1.4. Doelstellingen Module 4: Zuur-basetheorie

Download Report

Transcript 1.4. Doelstellingen Module 4: Zuur-basetheorie

1.4. Doelstellingen Module 4: Zuur-basetheorie
Wat moet je kunnen?
1. Het verschil tussen sterke en zwakke elektrolyten omschrijven. Voor de reactie van een elektrolyt de
overeenkomstige formule voor K noteren. Een verband leggen tussen de grootte van K en het sterk of zwak
zijn van een elektrolyt.
2. Voor de verschillende verbindingsklassen de meest voorkomende sterke elektrolyten geven.

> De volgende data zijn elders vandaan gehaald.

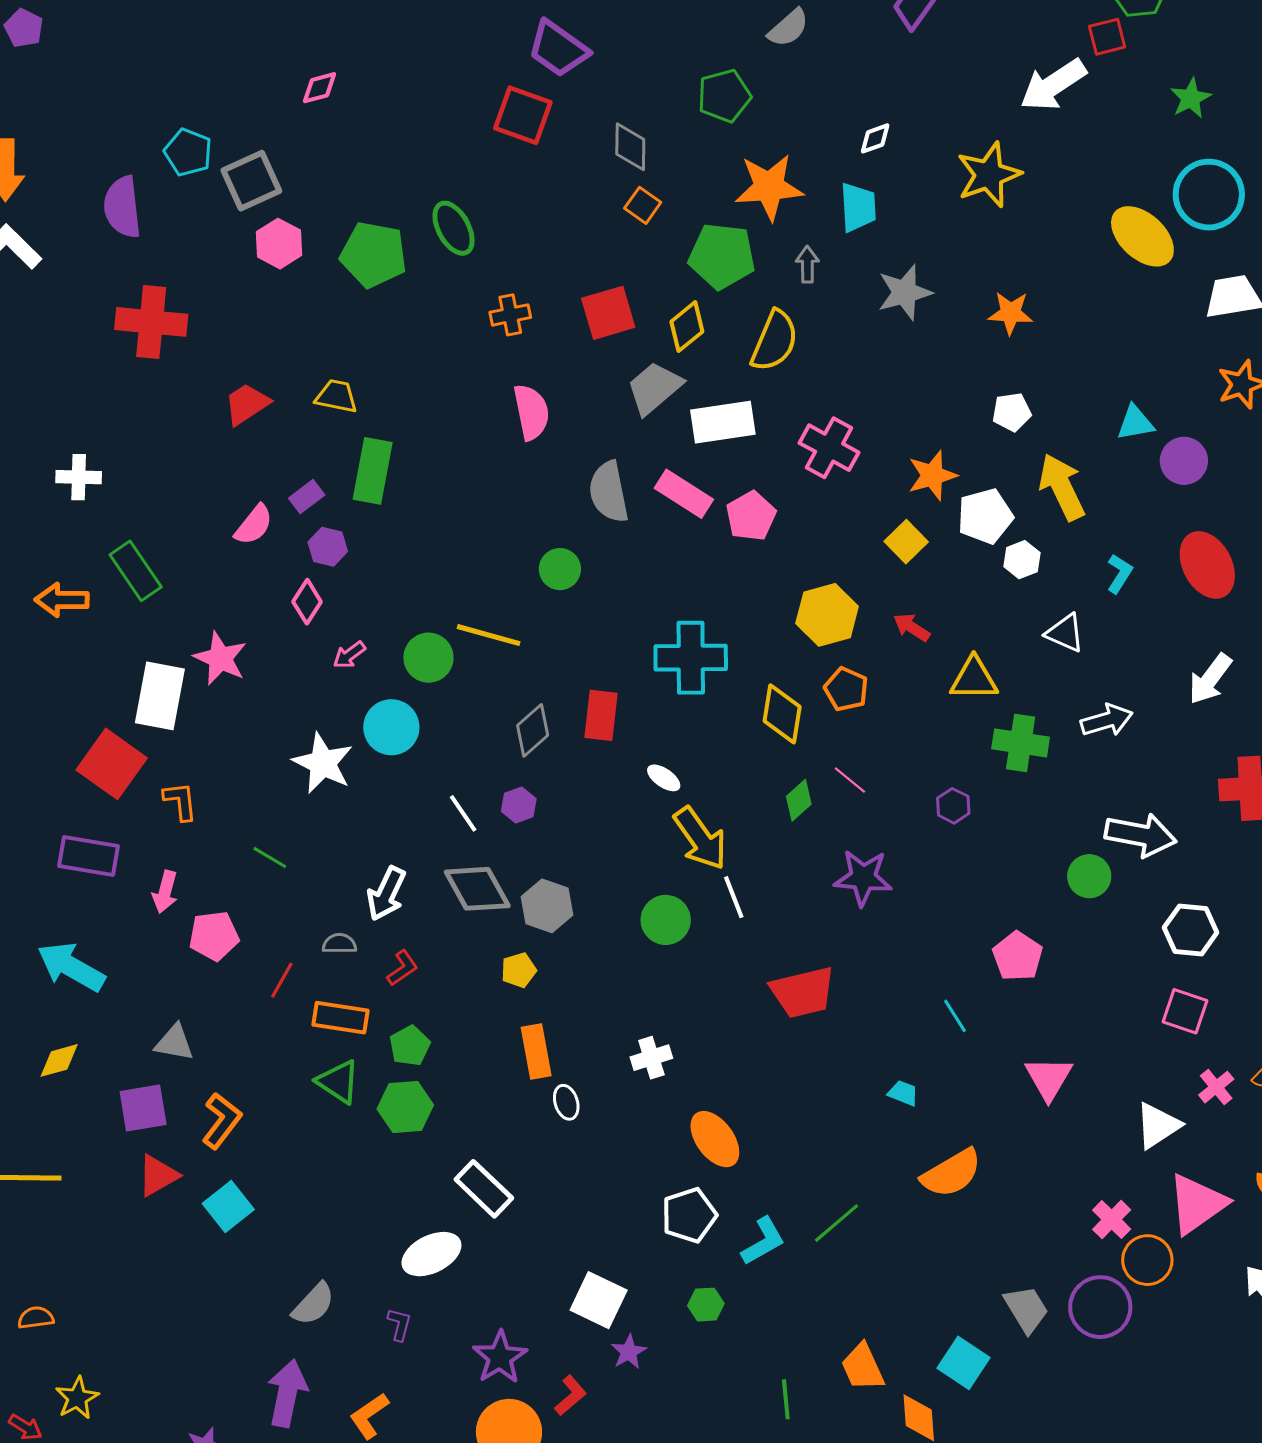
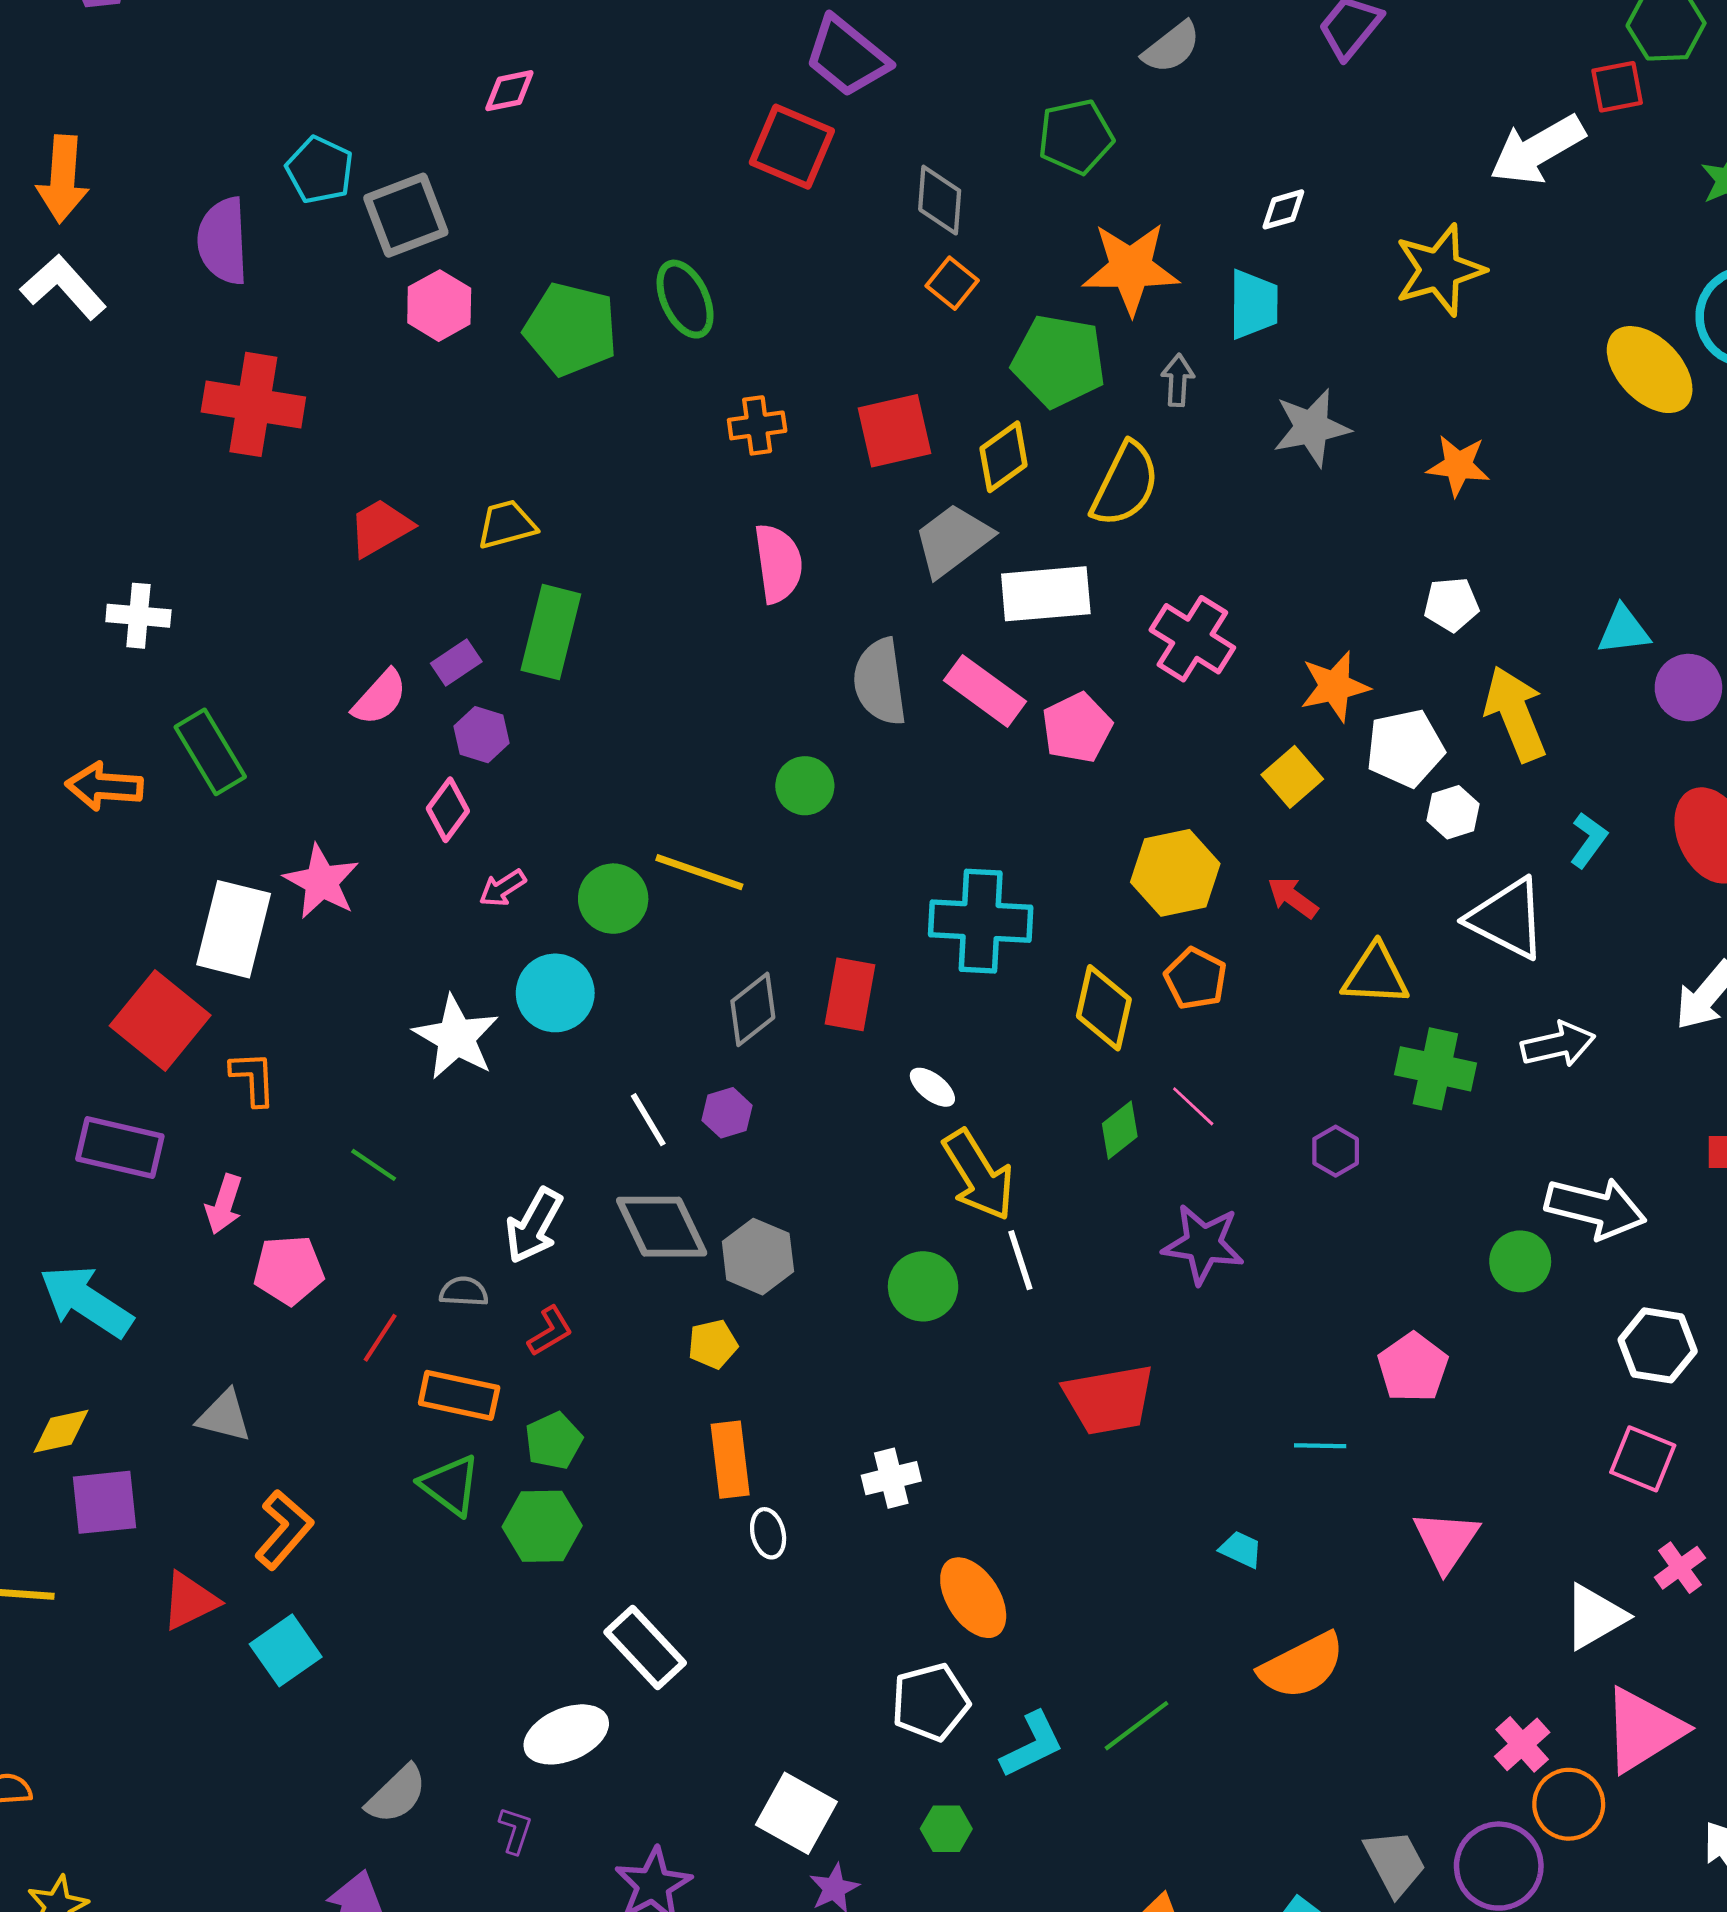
yellow trapezoid: (336, 396) -> (507, 524), turned -30
white triangle: (1065, 633) -> (1507, 919), size x1.5
cyan line: (955, 1016) -> (1320, 1446), turned -60
purple square: (143, 1108) -> (105, 1502), moved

Berekeningen
maken met de ionisatiegraad, dat wil zeggen:
- Vanuit de gegeven concentraties (of het aantal mol) de ionisatiegraad berekenen.

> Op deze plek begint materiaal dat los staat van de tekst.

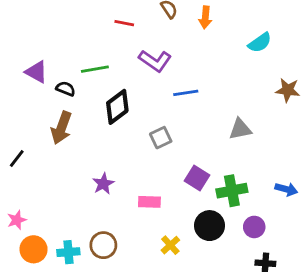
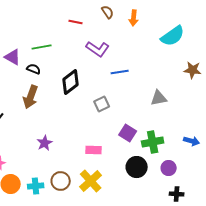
cyan semicircle: (260, 43) -> (173, 36), size x1.4
green line: (95, 69) -> (42, 47), moved
purple star: (103, 184) -> (45, 143), moved
yellow cross: (170, 245) -> (91, 181), moved, size x1.6

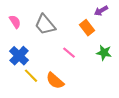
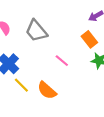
orange rectangle: (87, 28) -> (89, 39), moved

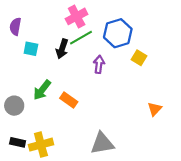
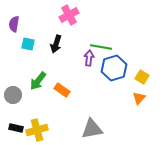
blue hexagon: (118, 33) -> (114, 68), moved
green line: (81, 38) -> (101, 47), moved, turned 40
yellow square: (139, 58) -> (142, 77), moved

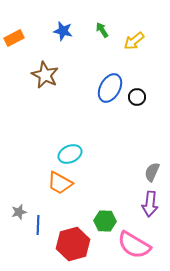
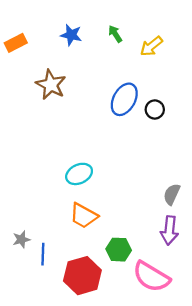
orange trapezoid: (60, 183) -> (84, 216), moved

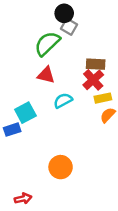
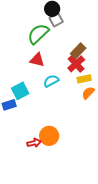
gray square: (69, 27) -> (56, 20), turned 32
brown rectangle: (96, 64) -> (78, 51), turned -49
red arrow: (23, 199) -> (34, 143), moved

- Vanuit een ionisatiegraad en concentraties (of het aantal mol) de ontbrekende concentraties (of het aantal
mol) en K berekenen.
3. De waterconstante afleiden (α is gegeven). Voor verschillende oplossingen de waarde van de [H3O+] en [OH –]
geven en ook uitleggen hoe je eraan komt.
Omgekeerd moet je ook in staat zijn om vanuit de waterconstante de ionisatiegraad te bepalen.
4. Voor neutrale, zure en basische oplossingen de mogelijke waarden voor de pH weergeven en aantonen hoe
men daaraan komt. Een eenvoudige pH-schaal voorstellen.
5. Verklaren waarom een H+ niet op zichzelf kan bestaan.
6. Voor een opgegeven stof een reactie noteren waarin ze (zoals opgegeven) als een zuur of als een base
reageert.
7. De formule voor de zuurconstante van een zwak zuur afleiden en de betekenis ervan uitleggen.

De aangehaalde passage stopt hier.